— Data —

━━━━━━━━━━━━━━━━━━━━━━━━━━━━━━

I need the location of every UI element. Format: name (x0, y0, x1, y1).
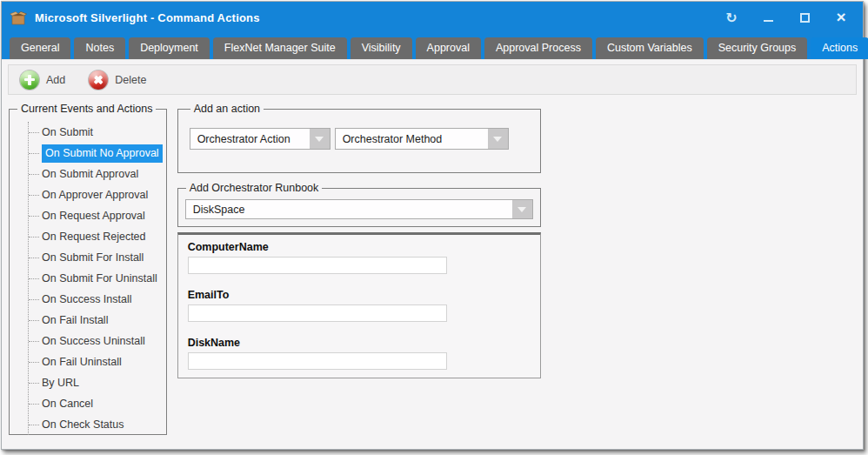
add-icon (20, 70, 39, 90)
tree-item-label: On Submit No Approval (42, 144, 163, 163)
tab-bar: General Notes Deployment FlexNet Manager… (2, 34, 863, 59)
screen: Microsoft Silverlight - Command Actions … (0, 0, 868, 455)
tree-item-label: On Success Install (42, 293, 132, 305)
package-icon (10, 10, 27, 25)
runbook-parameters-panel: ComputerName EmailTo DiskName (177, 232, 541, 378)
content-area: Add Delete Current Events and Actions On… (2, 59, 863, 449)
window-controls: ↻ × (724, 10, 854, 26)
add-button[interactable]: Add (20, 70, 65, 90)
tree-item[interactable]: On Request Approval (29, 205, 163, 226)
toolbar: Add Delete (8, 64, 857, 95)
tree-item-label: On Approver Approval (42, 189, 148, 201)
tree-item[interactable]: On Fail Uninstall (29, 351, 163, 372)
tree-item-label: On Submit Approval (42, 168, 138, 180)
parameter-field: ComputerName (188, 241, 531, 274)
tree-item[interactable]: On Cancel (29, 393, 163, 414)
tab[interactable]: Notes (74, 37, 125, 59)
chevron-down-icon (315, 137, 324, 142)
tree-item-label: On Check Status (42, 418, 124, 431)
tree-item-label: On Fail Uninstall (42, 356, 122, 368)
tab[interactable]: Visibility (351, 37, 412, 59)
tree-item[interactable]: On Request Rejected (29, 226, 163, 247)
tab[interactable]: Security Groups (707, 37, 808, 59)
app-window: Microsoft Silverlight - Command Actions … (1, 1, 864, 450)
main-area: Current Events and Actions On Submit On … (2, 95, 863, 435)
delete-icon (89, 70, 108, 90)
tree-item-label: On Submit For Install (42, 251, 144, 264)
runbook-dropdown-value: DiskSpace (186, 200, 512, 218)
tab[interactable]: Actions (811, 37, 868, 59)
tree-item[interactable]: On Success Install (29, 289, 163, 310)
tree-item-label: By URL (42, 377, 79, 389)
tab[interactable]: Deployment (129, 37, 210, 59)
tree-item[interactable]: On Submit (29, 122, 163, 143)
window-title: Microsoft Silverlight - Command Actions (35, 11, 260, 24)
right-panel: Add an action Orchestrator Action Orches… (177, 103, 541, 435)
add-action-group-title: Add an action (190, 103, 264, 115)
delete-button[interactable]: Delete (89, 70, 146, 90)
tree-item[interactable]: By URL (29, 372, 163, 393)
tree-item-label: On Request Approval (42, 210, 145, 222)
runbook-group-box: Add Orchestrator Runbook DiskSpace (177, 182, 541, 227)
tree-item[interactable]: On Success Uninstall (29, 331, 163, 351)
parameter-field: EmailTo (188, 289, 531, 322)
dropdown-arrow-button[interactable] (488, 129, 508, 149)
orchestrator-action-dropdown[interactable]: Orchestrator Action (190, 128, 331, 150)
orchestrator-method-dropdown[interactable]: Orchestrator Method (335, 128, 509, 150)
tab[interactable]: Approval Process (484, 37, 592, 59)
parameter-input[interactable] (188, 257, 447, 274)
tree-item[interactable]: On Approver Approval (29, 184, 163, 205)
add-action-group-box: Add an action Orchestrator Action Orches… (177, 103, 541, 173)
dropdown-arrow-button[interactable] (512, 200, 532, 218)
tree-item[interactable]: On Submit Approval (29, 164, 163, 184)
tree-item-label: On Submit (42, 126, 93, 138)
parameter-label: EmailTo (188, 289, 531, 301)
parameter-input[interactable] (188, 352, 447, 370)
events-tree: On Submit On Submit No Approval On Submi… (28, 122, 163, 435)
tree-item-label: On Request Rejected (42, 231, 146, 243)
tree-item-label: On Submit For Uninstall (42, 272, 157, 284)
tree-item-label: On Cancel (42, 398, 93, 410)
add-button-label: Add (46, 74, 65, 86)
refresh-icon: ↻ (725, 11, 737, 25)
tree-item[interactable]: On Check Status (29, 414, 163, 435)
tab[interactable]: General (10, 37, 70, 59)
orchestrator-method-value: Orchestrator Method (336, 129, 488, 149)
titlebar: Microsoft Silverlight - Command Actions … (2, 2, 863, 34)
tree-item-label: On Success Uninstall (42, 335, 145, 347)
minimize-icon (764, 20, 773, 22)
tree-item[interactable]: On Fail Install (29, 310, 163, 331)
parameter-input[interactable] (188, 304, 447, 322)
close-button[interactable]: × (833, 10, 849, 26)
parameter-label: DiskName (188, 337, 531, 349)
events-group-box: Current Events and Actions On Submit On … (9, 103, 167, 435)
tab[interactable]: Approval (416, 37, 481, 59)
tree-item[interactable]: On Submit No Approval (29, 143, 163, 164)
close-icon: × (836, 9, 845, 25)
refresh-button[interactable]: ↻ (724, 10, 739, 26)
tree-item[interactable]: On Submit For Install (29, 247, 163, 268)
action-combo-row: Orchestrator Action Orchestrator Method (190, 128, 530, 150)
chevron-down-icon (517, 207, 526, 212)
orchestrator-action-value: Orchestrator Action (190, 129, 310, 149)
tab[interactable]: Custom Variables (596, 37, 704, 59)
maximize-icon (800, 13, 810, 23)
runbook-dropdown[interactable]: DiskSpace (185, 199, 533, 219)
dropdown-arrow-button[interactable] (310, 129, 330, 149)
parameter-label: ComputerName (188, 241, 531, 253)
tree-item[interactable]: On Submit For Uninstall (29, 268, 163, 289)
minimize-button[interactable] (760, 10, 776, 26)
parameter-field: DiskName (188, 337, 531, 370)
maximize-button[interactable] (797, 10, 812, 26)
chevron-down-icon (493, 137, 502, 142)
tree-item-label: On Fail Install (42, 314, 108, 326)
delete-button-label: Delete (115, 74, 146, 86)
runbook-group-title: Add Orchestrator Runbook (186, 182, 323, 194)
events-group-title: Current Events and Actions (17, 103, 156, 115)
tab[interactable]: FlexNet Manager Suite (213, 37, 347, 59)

━━━━━━━━━━━━━━━━━━━━━━━━━━━━━━

— Task requirements —
Give the entries above again, exactly as written and free of images.

— Task response —
I need the location of every UI element. Format: name (x0, y0, x1, y1).
add-icon (20, 70, 39, 90)
tree-item-label: On Submit No Approval (42, 144, 163, 163)
tab-bar: General Notes Deployment FlexNet Manager… (2, 34, 863, 59)
screen: Microsoft Silverlight - Command Actions … (0, 0, 868, 455)
tree-item-label: On Success Install (42, 293, 132, 305)
package-icon (10, 10, 27, 25)
runbook-parameters-panel: ComputerName EmailTo DiskName (177, 232, 541, 378)
content-area: Add Delete Current Events and Actions On… (2, 59, 863, 449)
window-controls: ↻ × (724, 10, 854, 26)
add-button[interactable]: Add (20, 70, 65, 90)
tree-item[interactable]: On Request Approval (29, 205, 163, 226)
toolbar: Add Delete (8, 64, 857, 95)
tree-item-label: On Approver Approval (42, 189, 148, 201)
tree-item[interactable]: On Fail Uninstall (29, 351, 163, 372)
tree-item-label: On Submit Approval (42, 168, 138, 180)
parameter-field: ComputerName (188, 241, 531, 274)
tree-item[interactable]: On Cancel (29, 393, 163, 414)
tab[interactable]: Notes (74, 37, 125, 59)
chevron-down-icon (315, 137, 324, 142)
tree-item-label: On Check Status (42, 418, 124, 431)
tree-item-label: On Fail Uninstall (42, 356, 122, 368)
tab[interactable]: Visibility (351, 37, 412, 59)
tree-item[interactable]: On Request Rejected (29, 226, 163, 247)
tab[interactable]: Security Groups (707, 37, 808, 59)
app-window: Microsoft Silverlight - Command Actions … (1, 1, 864, 450)
main-area: Current Events and Actions On Submit On … (2, 95, 863, 435)
delete-icon (89, 70, 108, 90)
tree-item-label: On Submit For Install (42, 251, 144, 264)
runbook-dropdown-value: DiskSpace (186, 200, 512, 218)
tab[interactable]: Actions (811, 37, 868, 59)
tree-item[interactable]: On Success Install (29, 289, 163, 310)
tree-item-label: By URL (42, 377, 79, 389)
tab[interactable]: Deployment (129, 37, 210, 59)
tree-item[interactable]: On Submit (29, 122, 163, 143)
window-title: Microsoft Silverlight - Command Actions (35, 11, 260, 24)
right-panel: Add an action Orchestrator Action Orches… (177, 103, 541, 435)
add-action-group-title: Add an action (190, 103, 264, 115)
delete-button[interactable]: Delete (89, 70, 146, 90)
tree-item[interactable]: By URL (29, 372, 163, 393)
tree-item-label: On Request Approval (42, 210, 145, 222)
runbook-group-box: Add Orchestrator Runbook DiskSpace (177, 182, 541, 227)
tree-item[interactable]: On Success Uninstall (29, 331, 163, 351)
parameter-field: EmailTo (188, 289, 531, 322)
dropdown-arrow-button[interactable] (488, 129, 508, 149)
orchestrator-action-dropdown[interactable]: Orchestrator Action (190, 128, 331, 150)
orchestrator-method-dropdown[interactable]: Orchestrator Method (335, 128, 509, 150)
tab[interactable]: Approval Process (484, 37, 592, 59)
parameter-input[interactable] (188, 257, 447, 274)
tree-item[interactable]: On Approver Approval (29, 184, 163, 205)
add-action-group-box: Add an action Orchestrator Action Orches… (177, 103, 541, 173)
dropdown-arrow-button[interactable] (512, 200, 532, 218)
tree-item[interactable]: On Submit Approval (29, 164, 163, 184)
tree-item-label: On Submit (42, 126, 93, 138)
parameter-label: EmailTo (188, 289, 531, 301)
parameter-input[interactable] (188, 352, 447, 370)
events-tree: On Submit On Submit No Approval On Submi… (28, 122, 163, 435)
tree-item-label: On Request Rejected (42, 231, 146, 243)
tree-item-label: On Submit For Uninstall (42, 272, 157, 284)
tree-item-label: On Cancel (42, 398, 93, 410)
add-button-label: Add (46, 74, 65, 86)
refresh-icon: ↻ (725, 11, 737, 25)
tree-item[interactable]: On Check Status (29, 414, 163, 435)
tab[interactable]: General (10, 37, 70, 59)
orchestrator-method-value: Orchestrator Method (336, 129, 488, 149)
titlebar: Microsoft Silverlight - Command Actions … (2, 2, 863, 34)
tree-item-label: On Success Uninstall (42, 335, 145, 347)
minimize-icon (764, 20, 773, 22)
tree-item[interactable]: On Fail Install (29, 310, 163, 331)
parameter-input[interactable] (188, 304, 447, 322)
close-button[interactable]: × (833, 10, 849, 26)
parameter-label: DiskName (188, 337, 531, 349)
events-group-box: Current Events and Actions On Submit On … (9, 103, 167, 435)
tab[interactable]: Approval (416, 37, 481, 59)
tree-item[interactable]: On Submit No Approval (29, 143, 163, 164)
close-icon: × (836, 9, 845, 25)
refresh-button[interactable]: ↻ (724, 10, 739, 26)
tree-item[interactable]: On Submit For Install (29, 247, 163, 268)
action-combo-row: Orchestrator Action Orchestrator Method (190, 128, 530, 150)
chevron-down-icon (517, 207, 526, 212)
orchestrator-action-value: Orchestrator Action (190, 129, 310, 149)
tab[interactable]: Custom Variables (596, 37, 704, 59)
maximize-icon (800, 13, 810, 23)
runbook-dropdown[interactable]: DiskSpace (185, 199, 533, 219)
dropdown-arrow-button[interactable] (310, 129, 330, 149)
parameter-label: ComputerName (188, 241, 531, 253)
tree-item[interactable]: On Submit For Uninstall (29, 268, 163, 289)
minimize-button[interactable] (760, 10, 776, 26)
parameter-field: DiskName (188, 337, 531, 370)
maximize-button[interactable] (797, 10, 812, 26)
chevron-down-icon (493, 137, 502, 142)
tree-item-label: On Fail Install (42, 314, 108, 326)
delete-button-label: Delete (115, 74, 146, 86)
runbook-group-title: Add Orchestrator Runbook (186, 182, 323, 194)
events-group-title: Current Events and Actions (17, 103, 156, 115)
tab[interactable]: FlexNet Manager Suite (213, 37, 347, 59)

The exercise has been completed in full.